Exploring Congressional Twitter data as JSON

Basic JSON parsing exercise using what Congress tweets.

Due: Tuesday, January 27
Points: 5

An exercise in JSON parsing and understanding object and array data structures.

Deliverables

  • A folder named "congress-twitter" in your Github repo

  • The 'jq-practice.sh' script

    This single script, jq-practice.sh, when run, will simply print to standard output the answers to every question asked in the assignment, in this format:

        1.
        "Brown"
        2.
        "D000604"
        3.
        "2001-01-03"
        4.
        "Robert"
        "Casey"
        "1960-04-13"
        5.
    

    So yes, it will print out a lot of lines when finished. You can see the full answers at the bottom. So basically, adjust your script until it matches the given output.

  • Think of this has a quiz about JSON and jq, while letting you see an example of how Congressional and Twitter data is structured.

    Make sure you have jq installed and know the basics of parsing JSON with it. Some of the problems below will cover some advanced jq usage, which you can find in the manual. However, some of the problems have already been done for you, and none of the unfinished problems requires knowing syntax than what was either in the JSON tutorial or in one of the already finished problems.

    Even though this homework calls for one script, jq-practice.sh, to contain all the answers, you should do the problems one at a time. When you're done with all of them, you then just stuff it into jq-practice.sh and it should produce the output given at the bottom of this page.

    Installation data

    You don't have to create a helper.sh, just run these steps (assuming you've already created a congress-twitter homework folder)

    cd ~/compciv/homework/congress-twitter
    mkdir data-hold
    cd data-hold
    curl -o x.zip http://stash.compciv.org/congress-twitter/json/jq-congress-twitter-exercise.zip
    unzip x.zip
    rm -f x.zip
    cd ..
    

    The questions

    Questions marked with asterisks are already done for you. Just copy them into your jq-practice.sh script (in order). And try out the commands before moving on, as they almost always relate to other problems in this quiz.
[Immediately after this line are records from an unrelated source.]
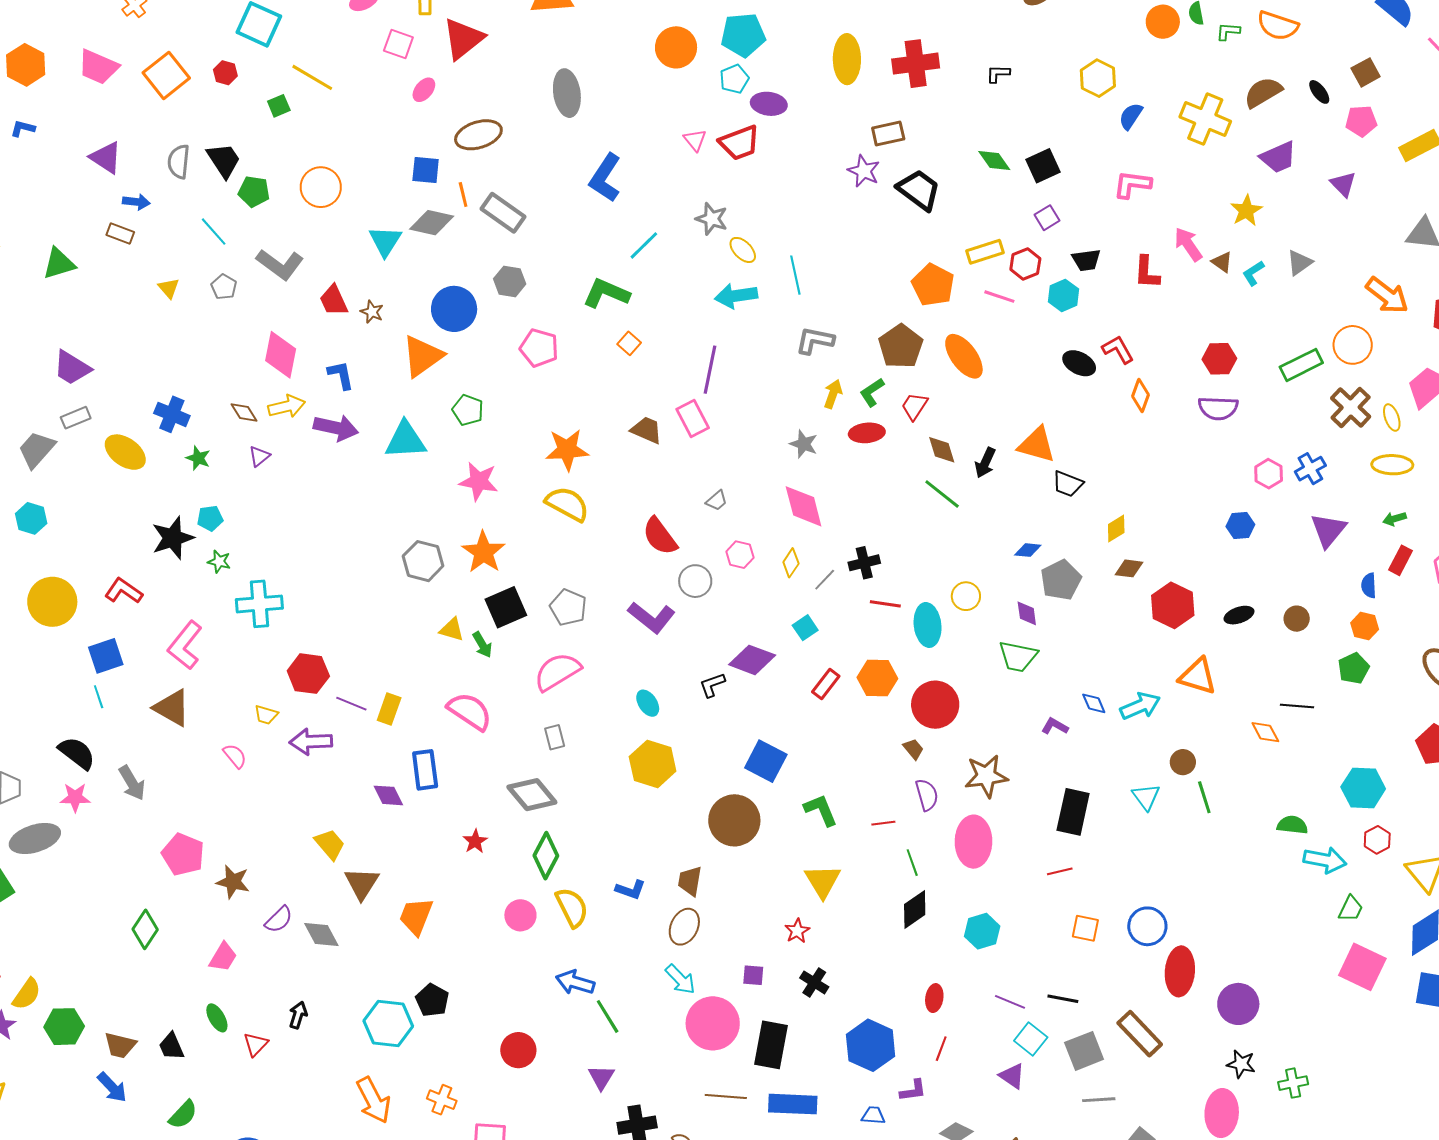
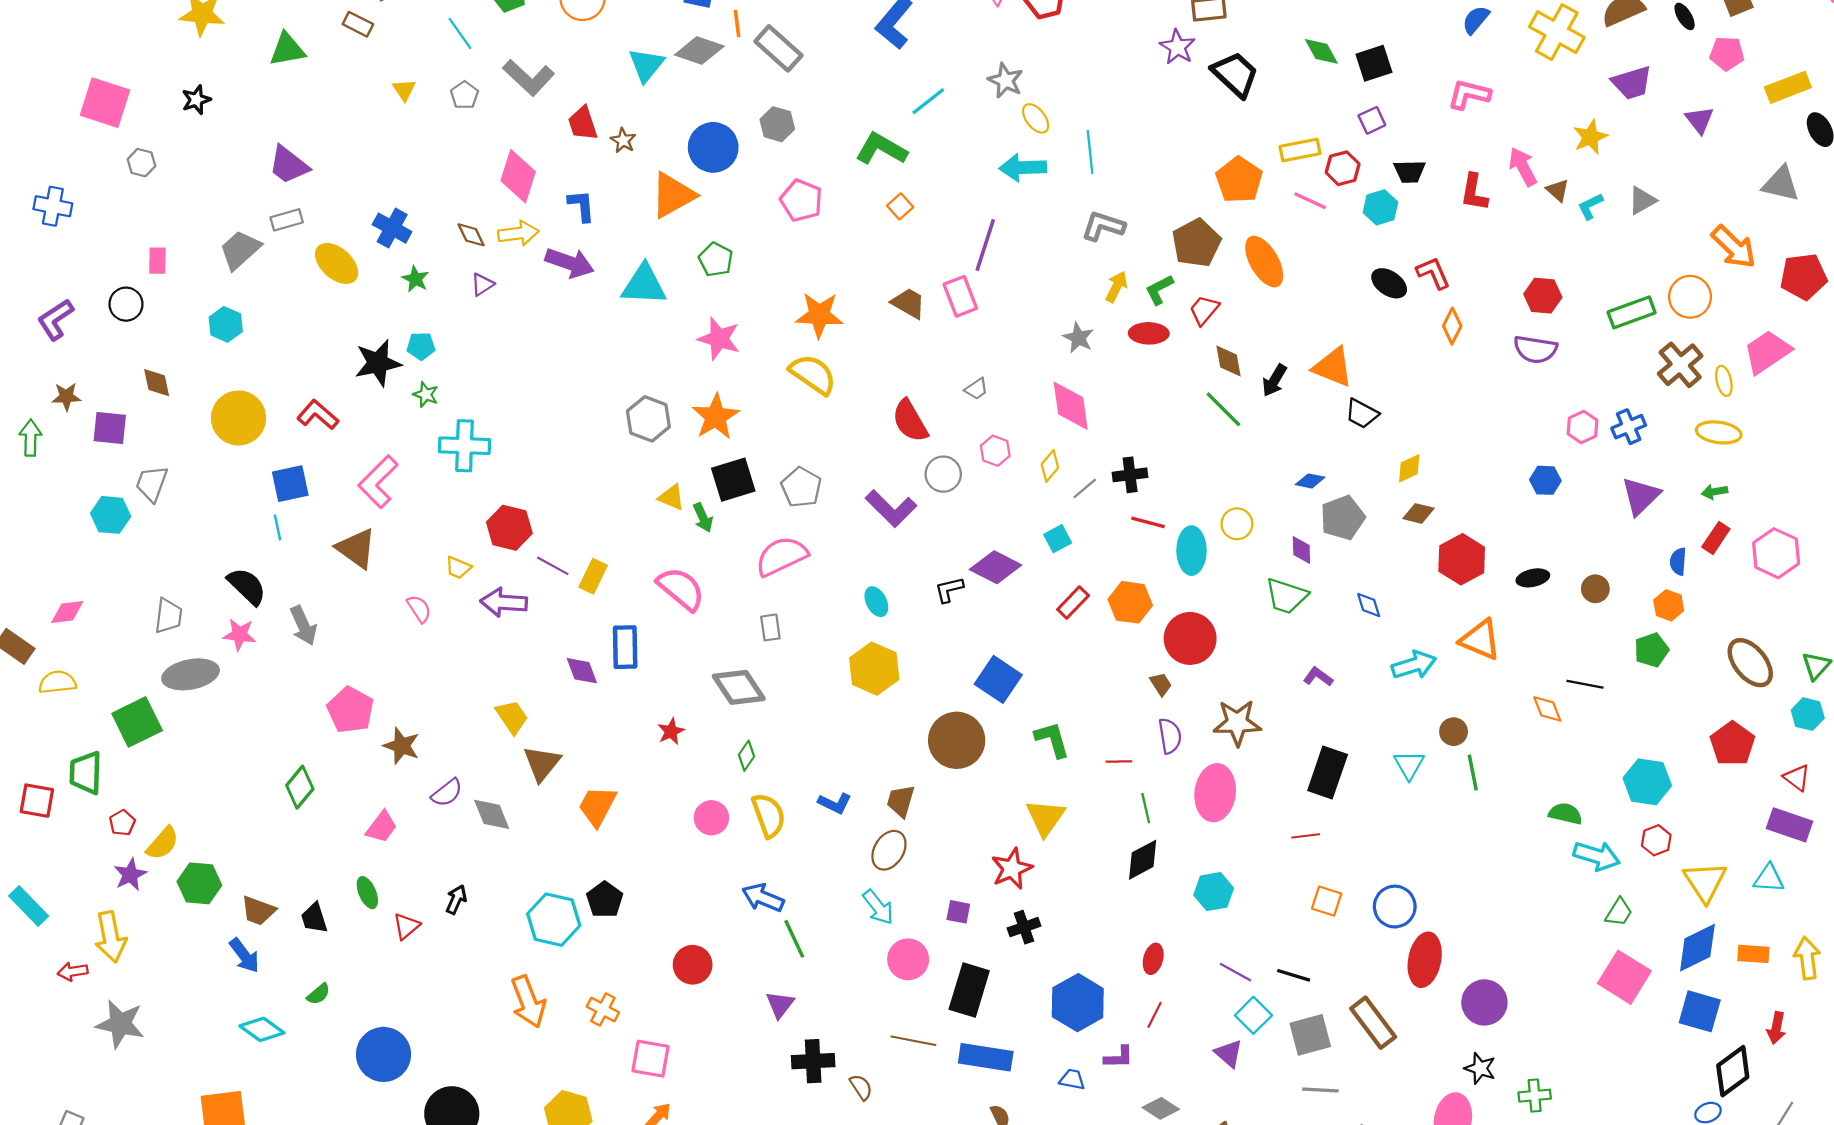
blue diamond: (1094, 703) -> (1369, 605), moved
green diamond: (546, 856) -> (746, 756), size x0.6
red star: (797, 931) -> (1012, 869), size x1.5
black cross: (814, 982) -> (1024, 927), turned 32
pink circle: (713, 1023) -> (908, 959), size x0.7
green semicircle: (183, 1115) -> (318, 994), size x0.7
    1. * In legislators-current.json, print the last name of the first Congressmember listed in the array

    Remember that the file has an array of legislators. And that the first member of an array is at the 0th position.

    And the output of jq is just text that we can filter with all the other tools we've used before. If you had wanted to remove the quotation marks, you could pipe the result into tr -d '"'

    echo '1.'
    cat data-hold/legislators-current.json | jq '.[0] .name .last'
    
    2. In legislators-current.json, print the bioguide id of the 112th Congressmember

    Same pattern as the problem above.

    echo '2.'
    # you have to do the rest yourself!
    
    3. * In legislators-current.json, print the start date of the 3rd term of the 14th-listed Congressmember

    Here is an example of accessing an array with an array. Inspect the 14th-element with jq before looking at .terms[], and then at .terms[2], and then finally, with .start, to see how the selectors narrow down the selected data.

    echo '3.'
    cat data-hold/legislators-current.json | jq '.[13] .terms[2] .start'
    
    4. * In legislators-current.json, print the first name, last name, and the birthdate date of the 5th-listed congressmember (one item on each line is fine)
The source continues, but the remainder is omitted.